The /verificationLogger:text (--log-format text) option provides (would provide) both the outcome of each proof and the list of all assertions contained within each proof. It's particularly useful along with /vcsSplitOnEveryAssert (--isolate-assertions).

Regarding the text format, one of the tests (https://github.com/dafny-lang/dafny/blob/master/Test/logger/TextLogger.dfy#L14) produces an output where many of the verification batches have no assertion in them. What does that mean? There are also many repeated occurrences of the same batch, which is because multiple iterations have been specified, but it would be nice if the iteration number is shown so it's clear why there are multiple occurrences.

Regarding the first issue, the implementation of splitting that's currently in place frequently (or maybe always?) generates a split that has no assertions in it, and therefore that shows up in the verification results. I think we should fix that, for a number of reasons, but it seems to me that it's somewhat separate from the question of adding these command-line options.

Thanks for pointing out the lack of iteration number in the text output. That's something we should fix.

keyboardDrummer commented 1 year ago

Textual formats are a lot more portable than programmatic APIs. Using Dafny as a library is only really feasible from another .NET application.

Yes, but I do wonder whether it would be better to expose output that is optimised for machine but not human consumption, like JSON for example, or the assertion batch grouped CSV, through a separate api command, and whether to give that the same structure as the language server API to prevent duplication, but thinking more about it I'm not so sure. I'll drop this point : )

This [CSV] format exists primarily for performance analysis, and therefore I think it makes sense to group things according to the unit for which performance data is available, which is at the level of SMT queries.

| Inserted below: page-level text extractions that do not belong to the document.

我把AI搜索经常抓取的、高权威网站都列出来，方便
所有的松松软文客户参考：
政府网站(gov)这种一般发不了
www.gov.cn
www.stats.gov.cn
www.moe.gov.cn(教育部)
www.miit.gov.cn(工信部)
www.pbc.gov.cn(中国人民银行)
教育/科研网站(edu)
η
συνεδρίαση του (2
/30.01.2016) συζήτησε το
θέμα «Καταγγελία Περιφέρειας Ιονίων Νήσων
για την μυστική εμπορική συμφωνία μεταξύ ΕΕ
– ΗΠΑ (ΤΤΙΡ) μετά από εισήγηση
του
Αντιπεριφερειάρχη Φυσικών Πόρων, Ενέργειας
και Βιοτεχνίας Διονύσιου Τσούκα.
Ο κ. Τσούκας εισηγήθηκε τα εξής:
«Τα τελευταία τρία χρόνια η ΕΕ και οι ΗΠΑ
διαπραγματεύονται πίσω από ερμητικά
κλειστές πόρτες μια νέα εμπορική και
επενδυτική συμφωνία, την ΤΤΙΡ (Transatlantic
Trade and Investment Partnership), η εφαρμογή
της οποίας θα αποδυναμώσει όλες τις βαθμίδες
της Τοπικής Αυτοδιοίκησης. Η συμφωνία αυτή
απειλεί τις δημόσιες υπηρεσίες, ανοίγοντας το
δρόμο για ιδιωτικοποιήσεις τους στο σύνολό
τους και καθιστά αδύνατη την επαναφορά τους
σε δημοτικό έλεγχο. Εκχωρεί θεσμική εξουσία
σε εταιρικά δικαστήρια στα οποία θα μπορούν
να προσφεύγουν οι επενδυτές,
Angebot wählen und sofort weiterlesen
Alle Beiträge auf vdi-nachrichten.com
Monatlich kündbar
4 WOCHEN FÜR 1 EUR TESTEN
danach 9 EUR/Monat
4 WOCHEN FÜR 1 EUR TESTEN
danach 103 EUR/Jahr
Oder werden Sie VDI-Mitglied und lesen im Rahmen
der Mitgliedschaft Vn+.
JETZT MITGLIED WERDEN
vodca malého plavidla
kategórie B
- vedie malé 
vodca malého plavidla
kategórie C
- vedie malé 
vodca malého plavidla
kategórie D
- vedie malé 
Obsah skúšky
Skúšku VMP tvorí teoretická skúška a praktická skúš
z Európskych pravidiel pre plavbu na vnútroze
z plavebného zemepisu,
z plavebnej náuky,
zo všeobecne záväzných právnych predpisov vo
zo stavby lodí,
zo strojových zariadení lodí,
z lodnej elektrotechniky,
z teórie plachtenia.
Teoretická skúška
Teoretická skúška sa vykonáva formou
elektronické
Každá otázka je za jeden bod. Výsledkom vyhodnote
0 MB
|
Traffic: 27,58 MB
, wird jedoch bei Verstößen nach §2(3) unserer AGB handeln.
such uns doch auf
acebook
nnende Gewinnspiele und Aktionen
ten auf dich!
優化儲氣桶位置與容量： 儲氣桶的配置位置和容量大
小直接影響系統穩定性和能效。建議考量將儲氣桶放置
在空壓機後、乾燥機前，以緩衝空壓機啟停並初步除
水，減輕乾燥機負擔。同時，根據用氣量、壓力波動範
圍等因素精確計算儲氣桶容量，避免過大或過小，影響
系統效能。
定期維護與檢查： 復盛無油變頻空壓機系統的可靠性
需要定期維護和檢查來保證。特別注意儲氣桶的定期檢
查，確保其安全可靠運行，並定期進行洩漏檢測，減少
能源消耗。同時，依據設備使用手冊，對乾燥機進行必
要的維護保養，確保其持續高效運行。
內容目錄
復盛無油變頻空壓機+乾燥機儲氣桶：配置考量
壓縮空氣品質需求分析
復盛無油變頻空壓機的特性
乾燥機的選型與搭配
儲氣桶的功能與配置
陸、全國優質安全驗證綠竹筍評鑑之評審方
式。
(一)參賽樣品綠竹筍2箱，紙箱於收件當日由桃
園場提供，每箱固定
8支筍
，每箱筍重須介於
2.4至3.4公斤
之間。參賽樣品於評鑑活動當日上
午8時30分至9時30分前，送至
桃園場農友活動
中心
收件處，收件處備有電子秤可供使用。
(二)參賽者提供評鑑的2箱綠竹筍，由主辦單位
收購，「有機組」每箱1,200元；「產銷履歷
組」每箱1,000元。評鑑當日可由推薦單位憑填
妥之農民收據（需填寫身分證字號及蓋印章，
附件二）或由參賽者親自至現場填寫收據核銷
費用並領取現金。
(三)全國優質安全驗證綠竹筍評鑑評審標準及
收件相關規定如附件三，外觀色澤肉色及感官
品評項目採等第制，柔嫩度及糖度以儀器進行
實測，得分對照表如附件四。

That sounds sensible, but what is a user supposed to do with the batch grouping, not knowing which assertions belong to a particular batch? One thing they can do is aggregate the batches per named thing (symbol), and then try to improve the performance of one those symbols. Is there another thing they can do?

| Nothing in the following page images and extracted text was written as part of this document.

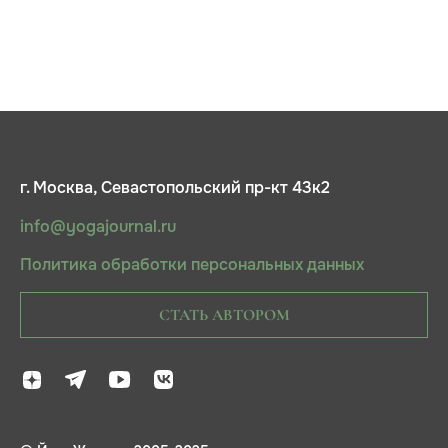
г. Москва, Севастопольский пр-кт 43к2
info@yogajournal.ru
Политика обработки персональных данных
СТАТЬ АВТОРОМ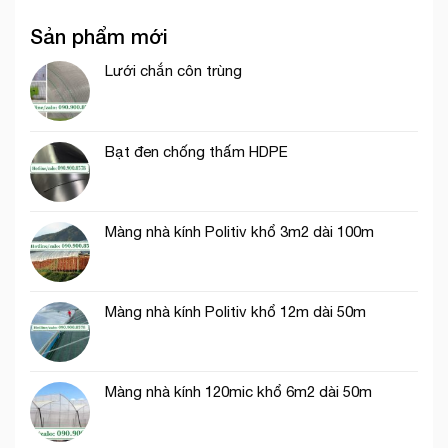
gió
bao
cước
giữa
che
Sản phẩm mới
xanh
lưới
công
chắn
lan
trình
gió
Lưới chắn côn trùng
và
vườn
lưới
sầu
dệt
riêng
kim
Hàn
Bạt đen chống thấm HDPE
Quốc
Màng nhà kính Politiv khổ 3m2 dài 100m
Màng nhà kính Politiv khổ 12m dài 50m
Màng nhà kính 120mic khổ 6m2 dài 50m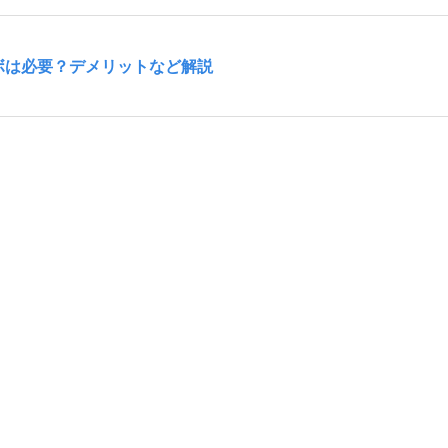
ボは必要？デメリットなど解説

I guess the report generator determines a standard deviation per assertion batch, so then the grouping per batch makes sense.

However, you could also expose the lowest level information: have a row for each assertion, and a column that mentions the batch number. Assertions belonging to the same batch will be in consecutive rows that contain the same data except for the assertion's source location and possibly a code snippet.

To me it seems (too) difficult to design an output format that will be used by downstream tools, without knowing what those tools will be. Currently we have the report-generator as a downstream tool but we're planning to replace that (right?).

I think we should fix that, for a number of reasons, but it seems to me that it's somewhat separate from the question of adding these command-line options.

Sounds good. Just wanted to point it out since I looked at the output of the options. Another thing I would consider is to add a 'code snippet' for each assertion, in addition to the description that's already there, like x / 3 in addition to 'divisor is always non-zero'.

Also, it seems like that users, when reading this output, would have to switch back and forth between their editor and the output a lot. It might be interesting to define a problem matcher for the Dafny IDE that works in conjunction with measure-complexity, so users can measure the complexity of their proofs while in the IDE, and see the output of that measurement inline in their code.

More significantly, though, we're actively using all of this functionality in practice. If we don't make these options available in the new CLI, I don't think even a single one of my regular uses Dafny could be migrated away from using the old-style options.

These options are already available in measure-complexity, right? When using them to get data for the report-generator, using measure-complexity seems best anyways.

atomb commented 8 months ago

With #5150, #5185, #5186, I think we'll have most of what we need. I'm going to close this issue now that we have more fine-grained tracking in those issues.